Tables are prefixed with an application name, which does not appear in the model class name. The main app name is currently usually core, which is arguably a lousy name. I'm contemplating changing it to data but I'm not sure about that. It can't be gcd because that is the name of the overall project. Currently, the only other application is migration, which is for tables that exist only to assist in migration of data from old to new forms.
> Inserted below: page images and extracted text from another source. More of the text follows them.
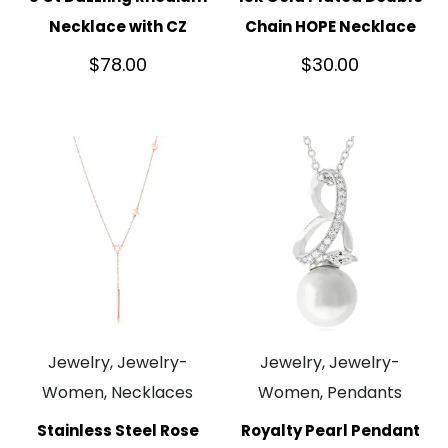
Necklace with CZ
Chain HOPE Necklace
$
78.00
$
30.00
Jewelry, Jewelry-
Jewelry, Jewelry-
Women, Necklaces
Women, Pendants
Stainless Steel Rose
Royalty Pearl Pendant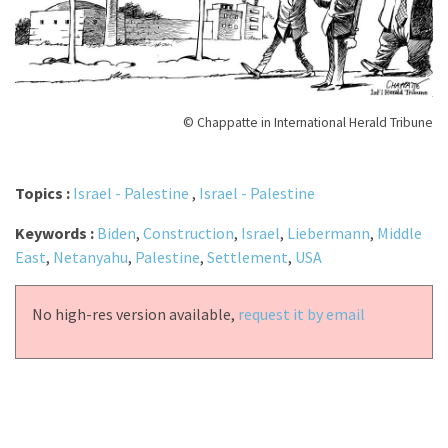
© Chappatte in International Herald Tribune
Topics :
Israel - Palestine
,
Israel - Palestine
Keywords :
Biden
,
Construction
,
Israel
,
Liebermann
,
Middle
East
,
Netanyahu
,
Palestine
,
Settlement
,
USA
No high-res version available,
request it by email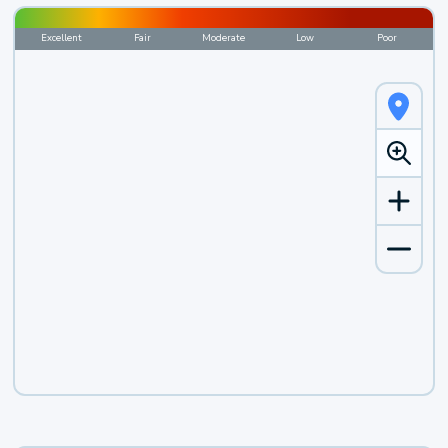
Excellent
Fair
Moderate
Low
Poor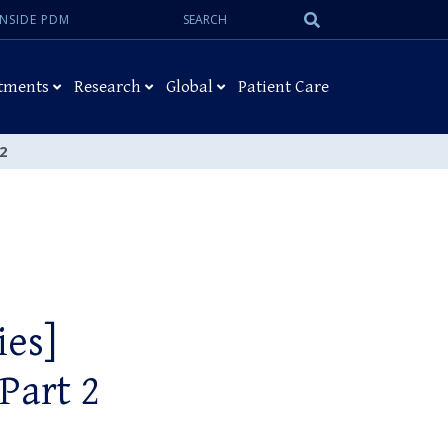
Search:
Submit
INSIDE PDM
Search
tments
Research
Global
Patient Care
2
ies]
Part 2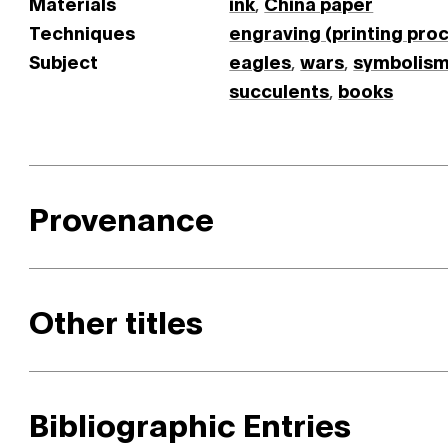
Materials
ink
,
China paper
Techniques
engraving (printing pro
Subject
eagles
,
wars
,
symbolis
succulents
,
books
Provenance
Other titles
Bibliographic Entries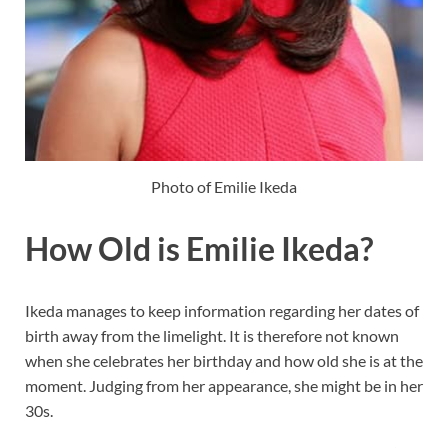
Photo of Emilie Ikeda
How Old is Emilie Ikeda?
Ikeda manages to keep information regarding her dates of
birth away from the limelight. It is therefore not known
when she celebrates her birthday and how old she is at the
moment. Judging from her appearance, she might be in her
30s.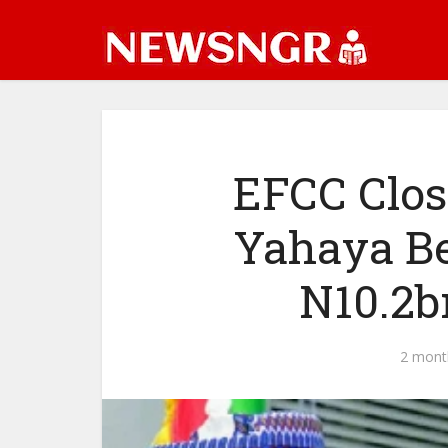
EFCC Clos
Yahaya Be
N10.2b
2 mont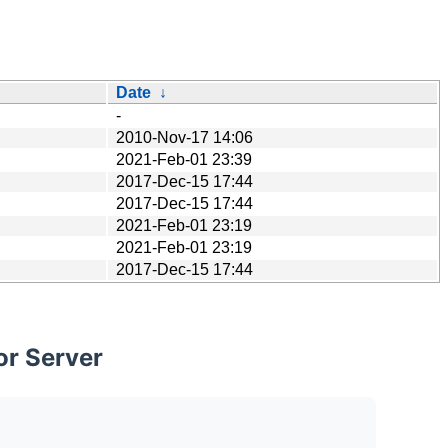
Date
↓
-
2010-Nov-17 14:06
2021-Feb-01 23:39
2017-Dec-15 17:44
2017-Dec-15 17:44
2021-Feb-01 23:19
2021-Feb-01 23:19
2017-Dec-15 17:44
or Server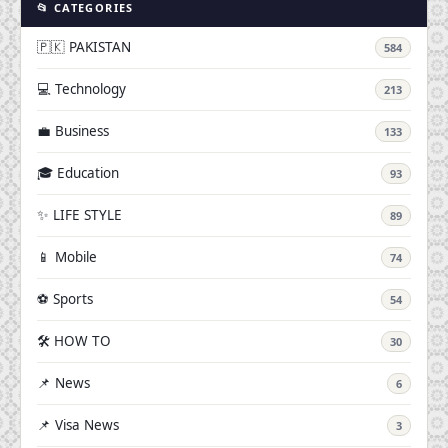
📂 CATEGORIES
🇵🇰 PAKISTAN
584
💻 Technology
213
💼 Business
133
🎓 Education
93
✨ LIFE STYLE
89
📱 Mobile
74
⚽ Sports
54
🛠️ HOW TO
30
📌 News
6
📌 Visa News
3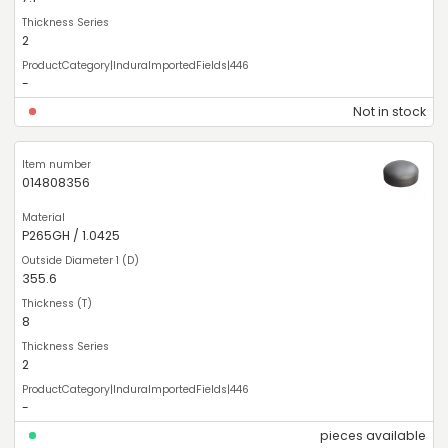
2
-
Not in stock
014808356
P265GH / 1.0425
355.6
8
2
-
pieces available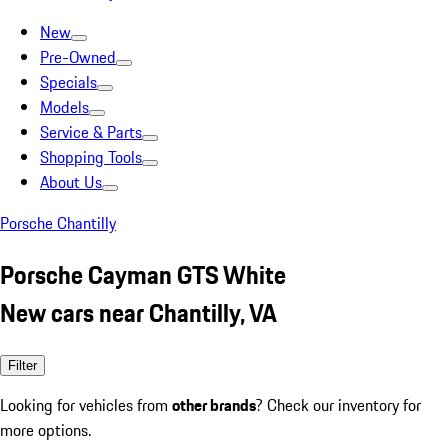
New
Pre-Owned
Specials
Models
Service & Parts
Shopping Tools
About Us
Porsche Chantilly
Porsche Cayman GTS White
New cars near Chantilly, VA
Filter
Looking for vehicles from
other brands
? Check our inventory for
more options.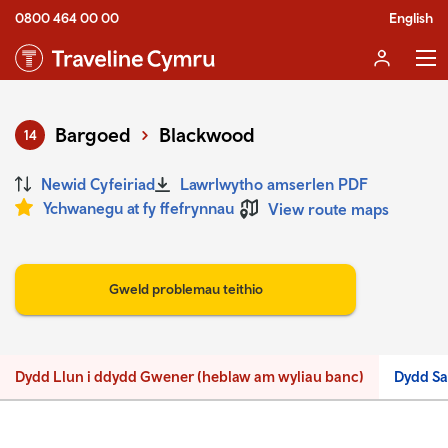
0800 464 00 00
English
Bargoed
Blackwood
14
Newid Cyfeiriad
Lawrlwytho amserlen PDF
Ychwanegu at fy ffefrynnau
View route maps
Gweld problemau teithio
Dydd Llun i ddydd Gwener (heblaw am wyliau banc)
Dydd S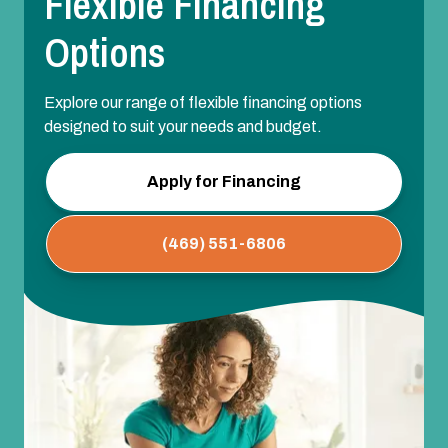
Flexible Financing
Options
Explore our range of flexible financing options
designed to suit your needs and budget.
Apply for Financing
(469) 551-6806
Publisher (core_publisher)

The Publisher table is unusual in that it stores several distinct types of entities, all of which fall under the general umbrella of "Publisher". Several of them may play multiple roles, which is the primary reason for keeping them in one table. Each type of publishing entity is represented by a proxy model in the Django code. Except as noted, publishers are connected to each other via the PublisherRelationship table described further down. Before going through the fields, here is the list of proxy models and their definitions:

MasterPublisher

This is the legacy notion of a top-level publisher, linked at the series. Defined by setting is_master = 1. The nature and future role of master publishers is very much a matter of debate.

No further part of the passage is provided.